La guerre a souvent joué un rôle considérable dans l’évolution de Paris. Elle a contribué, au temps de la Révolution et de l’Empire, à faire entrer cette ville dans l’ère de la grande industrie, en obligeant la nation, en lutte contre le monde et privée de ses relations maritimes, à se livrer à l’effort de production nécessaire pour satisfaire à tous les besoins.
Elle a, à cet égard, achevé son œuvre, lors du dernier conflit mondial, en donnant à Paris les proportions d’un gigantesque centre industriel. Jamais auparavant ne s’était dégagé aussi nettement le rôle de cellule organique assigné, dans la vie économique et sociale de nos jours, à l’usine, comme jadis au monastère.
Et l’on peut considérer comme indiquant un tournant de l’évolution urbaine cette date d’août 1914 qui a vu s’ouvrir les hostilités. C’est le départ vers de nouveaux destins que symbolise, pour la ville, cet exode des jeunes hommes remplissant les gares, afin de répondre à l’appel de la patrie en danger.
Au seuil de l’ère nouvelle se dresse la prodigieuse évocation de Rude sur l’Arc de Triomphe de l’Étoile.
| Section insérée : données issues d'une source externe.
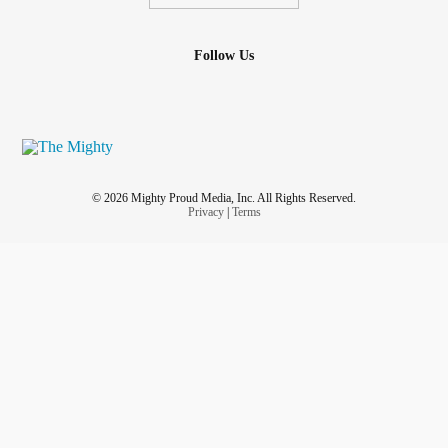
Follow Us
© 2026 Mighty Proud Media, Inc. All Rights Reserved.
Privacy
|
Terms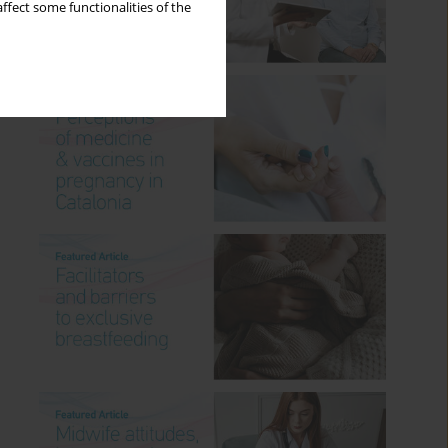
ffect some functionalities of the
Les boulevards, ce cœur de Paris, qui avaient revêtu à la fin de juillet leur animation des grandes journées, s’apaisent dans l’été magnifique.
L’excitation des préludes peu à peu s’éteint : la monnaie s’était subitement cachée à la veille de la mobilisation, et de longues « queues », devant la Banque de France par exemple, exprimaient en quelque sorte ce phénomène économique bien connu en pareil moment, mais la mise en circulation des billets en petites coupures était venue porter remède à cette crise.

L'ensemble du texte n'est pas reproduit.